Пока я провожала их взглядом, соображая, что делать дальше, все — и отец Петр, и Урфин Джюс, и даже Гриша — куда-то пропали. Мало того, нигде не было видно и монахов отца Филиппа. В толпе еще бурлили страсти, но, по-видимому, лаврищевцев было в ней куда больше, чем прихожан отца Филиппа, то и дело слышалось: «Поделом!», «Бесноватый!», «Так он просто больной человек! Его пожалеть надо! А там его подлечат, так что пусть спасибо скажет!», «Господи, и это ему хотели отдать наш храм!». Я пробралась к церковному дому, вошла и позвонила на половину отца Петра. Мне открыл радостный, возбужденный Гриша.

Видимо, у меня было такое лицо, что он тут же отступил в сторону, давая мне пройти.

— Отец Петр — где?

— Кушает.

В коридор выходили три двери. Я распахнула первую, вторую. Он был в третьей. Сидел с Урфином и хлебал суп. Гриша рванулся за мной, пытаясь удержать, схватил за длинный шарф:

— Так он же больной! Шизофрения. Дебют, — зашелся он в истерике.

Получилось ужасно бестактно то, как я ответила ему. Но я вовсе не хотела уязвить его за словесную немощь, вышла какая-то игра подсознательного:

— Даже и не заикайся об этом!

— В чем дело? — отец Петр поднялся из-за стола, потирая руки так, словно они озябли. — Понимаю, у вас с отцом Филиппом были добрые отношения... Он даже хотел, чтобы вы представляли его сторону на переговорах с нами. И мы согласились. Но — все бывает! Сочувствуем! Диагноз поставил врач. Григорий его только вам повторил: шизофрения, острый дебют.

— Куда вы положили его? — спросила я. И вспомнив, что почти именно так спрашивала Мария Магдалина двух Ангелов у пустого гроба, почти крикнула: — Куда его увезли?

Отец Петр пожал плечами:

— Бог знает... Я не специалист. Но вы не волнуйтесь. Его там подержат недельки две, подлечат, потом, если дело пойдет на поправку, выпишут. Ему нужен покой. Его, знаете ли, очень перегрузили этим неподъемным заданием. Мы соболезнуем. Будем молиться за него. Мы уже сегодня молились, когда это случилось с ним в алтаре.

— Отец Петр вышел к прихожанам и попросил их святых молитв за тяжко болящего иеромонаха Филиппа! — подтвердил Урфин.

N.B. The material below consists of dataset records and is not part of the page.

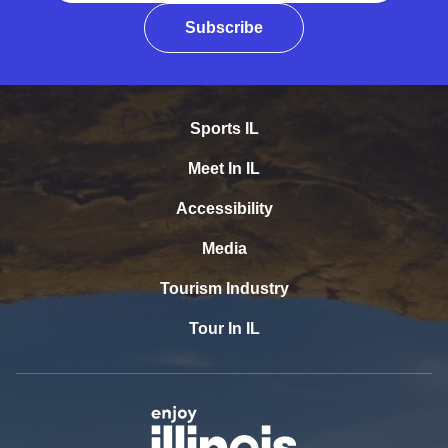
Subscribe
Sports IL
Meet In IL
Accessibility
Media
Tourism Industry
Tour In IL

— Он вообще последнее время был очень нервный, мнительный, болезненно мнительный, — сказал отец Петр. — Наша Зоя Олеговна первая заметила неладное — она ведь у нас заслуженный психиатр, эксперт высшей категории. У нее с самого начала были кое-какие профессиональные подозрения. И она как врач вела за ним наблюдение. А сегодня случилось обострение. Может быть, оно было спровоцировано этой тяжелой ситуацией — так бы жил он и жил со своей вялотекущей болезнью годы, и никто бы ни о чем не догадывался. Но — перенапрягся, переусердствовал... Вышел причащать с Чашей, к нему мои прихожане стали подходить — он им вопросы задает, разговаривает, помилуйте, какие в этот момент могут быть разговоры? Какие вопросы? — и в результате их не причащает... Ну я вышел, отобрал у него Чашу. Есть же какой-то предел!

— Куда вы его запихнули? Где он, в какой больнице? — еще раз спросила я.

— С ним наша Зоя Олеговна и наши алтарники. О нем позаботятся. Сейчас все узнают и нам сообщат. Мы вам позвоним. Ну а как там наш отец Гавриил? Он ведь у вас живет? Слышали от него о вас только хорошее, — примирительно сказал отец Петр.

— Трудно ему будет, — вздохнул Урфин, — представления его, к сожалению, самые романтические.

— Француз, — как бы давая свое объяснение его романтизму, всплеснул руками отец Петр, — французское легкомыслие: приехать в Россию принимать Православие вот так — с бухты-барахты... Я его предупреждал. Такой ортодоксикоз очень опасен. Не хотите ли с нами супу?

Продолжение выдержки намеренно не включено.